╭─ Given data

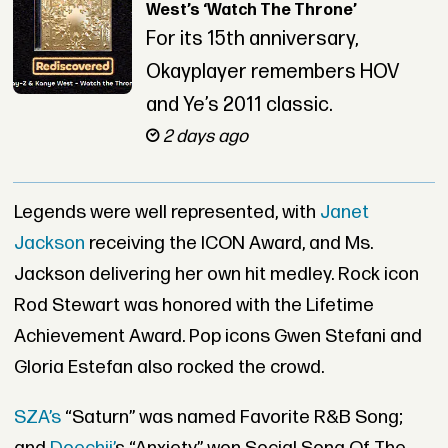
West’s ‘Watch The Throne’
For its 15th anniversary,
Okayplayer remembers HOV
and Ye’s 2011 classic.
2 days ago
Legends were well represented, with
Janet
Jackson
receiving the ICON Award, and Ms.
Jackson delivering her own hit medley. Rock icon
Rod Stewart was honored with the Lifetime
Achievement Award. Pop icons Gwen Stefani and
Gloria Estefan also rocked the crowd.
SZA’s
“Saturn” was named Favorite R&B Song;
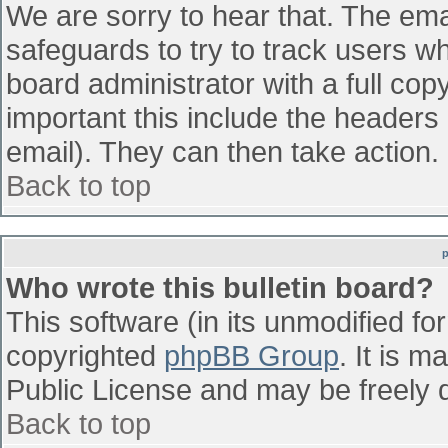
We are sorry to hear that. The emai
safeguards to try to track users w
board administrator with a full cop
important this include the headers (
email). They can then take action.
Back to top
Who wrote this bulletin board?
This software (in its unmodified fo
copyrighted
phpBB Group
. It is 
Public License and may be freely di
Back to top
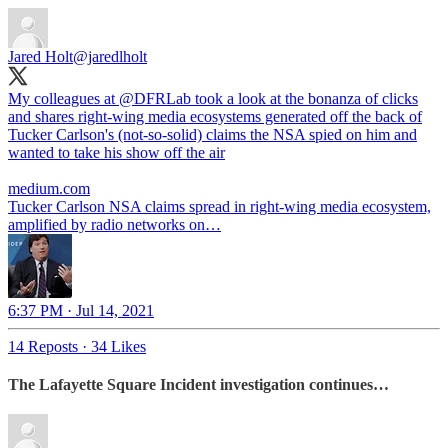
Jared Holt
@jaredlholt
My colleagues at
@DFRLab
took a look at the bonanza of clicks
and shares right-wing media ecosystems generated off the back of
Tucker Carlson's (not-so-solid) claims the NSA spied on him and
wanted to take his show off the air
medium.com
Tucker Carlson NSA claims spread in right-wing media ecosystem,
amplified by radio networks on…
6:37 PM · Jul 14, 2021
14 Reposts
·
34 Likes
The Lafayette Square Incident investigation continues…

╰─

■ Task statement: Return all records verbatim and drop the pictures.

■ Solution to the exercise:
West’s ‘Watch The Throne’
For its 15th anniversary,
Okayplayer remembers HOV
and Ye’s 2011 classic.
2 days ago
Legends were well represented, with
Janet
Jackson
receiving the ICON Award, and Ms.
Jackson delivering her own hit medley. Rock icon
Rod Stewart was honored with the Lifetime
Achievement Award. Pop icons Gwen Stefani and
Gloria Estefan also rocked the crowd.
SZA’s
“Saturn” was named Favorite R&B Song;
We are sorry to hear that. The emai
safeguards to try to track users w
board administrator with a full cop
important this include the headers (
email). They can then take action.
Back to top
Who wrote this bulletin board?
This software (in its unmodified fo
copyrighted
phpBB Group
. It is 
Public License and may be freely di
Back to top
Jared Holt
@jaredlholt
My colleagues at
@DFRLab
took a look at the bonanza of clicks
and shares right-wing media ecosystems generated off the back of
Tucker Carlson's (not-so-solid) claims the NSA spied on him and
wanted to take his show off the air
medium.com
Tucker Carlson NSA claims spread in right-wing media ecosystem,
amplified by radio networks on…
6:37 PM · Jul 14, 2021
14 Reposts
·
34 Likes
The Lafayette Square Incident investigation continues…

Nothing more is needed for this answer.